At the technical or project level, CEA can be used to compare and rank alternative options. It does this by assessing options in terms of the cost per unit of benefit delivered, e.g. cost per tonne of pollution abated. This identifies those options that deliver highest benefit for lowest cost (i.e. the most cost-effective). At the project, policy or programme level, where combinations of options are needed, CEA can be used to assess the most cost-effective order of options, and identify the least-cost path for achieving pre-defined policy targets. This is undertaken through the use of marginal abatement cost (MAC) curves, which implement options in order of cost-effectiveness, adding up the cumulative benefits with each additional option. This approach can also identify the largest benefits possible with the available resources, and can be used to help set targets.

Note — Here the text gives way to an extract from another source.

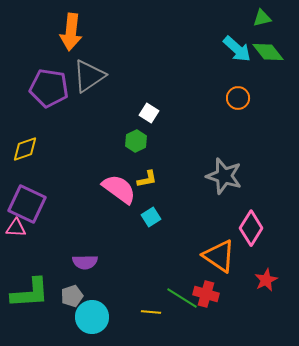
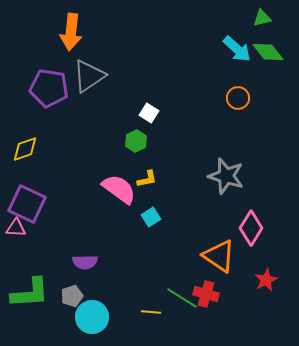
gray star: moved 2 px right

Cost-effectiveness analysis has become the main appraisal technique used for climate change mitigation, as it allows a comparison and ranking of alternative options within and across sectors, using the metric of cost per tonne of GHG abated (€/tCO2), and there has also been widespread use of marginal abatement cost curves for mitigation.

However, the lack of a common metric makes a similar cross-sectoral approach impossible for adaptation. Moreover, adaptation is a response to many different local, regional or national level impacts, rather than to a single global burden, and the application of CEA to adaptation is therefore much more demanding, in terms of analysis detail and resources.

CEA also focuses analysis on a single metric, thus omitting a full analysis of all relevant costs and benefits, which reduces the potential for cross-sectoral applications. Nonetheless, costeffectiveness is already used in many sectors that are relevant to adaptation, such as health (using health impact metrics) and flooding (looking at acceptable levels of risk), and it has some potential for appraising options within a sector, though the approach does not easily lend itself to the analysis of uncertainty.

Multi-Criteria Analysis (MCA) is a decision support tool that allows consideration of quantitative and qualitative data together in ranking alternative options. The approach provides a systematic method for assessing and scoring options against a range of decision criteria, some of which are expressed in physical or monetary units, and some which are qualitative. The various criteria can then be weighted to provide an overall ranking of options.

MCA has been widely applied in the environmental domain. It has also been used as a complementary tool to support cost-benefit analysis in appraisal, to consider the performance of options against criteria that may be difficult to value or involve qualitative aspects.

MCA does have considerable potential for adaptation. Criteria can be included to consider uncertainty or various complex elements of good adaptation, and the approach brings the flexibility to work with qualitative information, which is particularly useful given there are often data gaps. As an example, previous adaptation MCAs have considered criteria of robustness, low/no regret characteristics or flexibility, as well as co-benefits and synergies with mitigation (van Ierland et al, 2007). However, the analysis can be somewhat subjective in nature, especially in relation to uncertainty, as it tends to work with individual scenarios, against which options are assessed. This makes it more difficult to incorporate the trade-offs over time and to fully incorporate climate change uncertainty (i.e. how benefits of different adaptation options vary).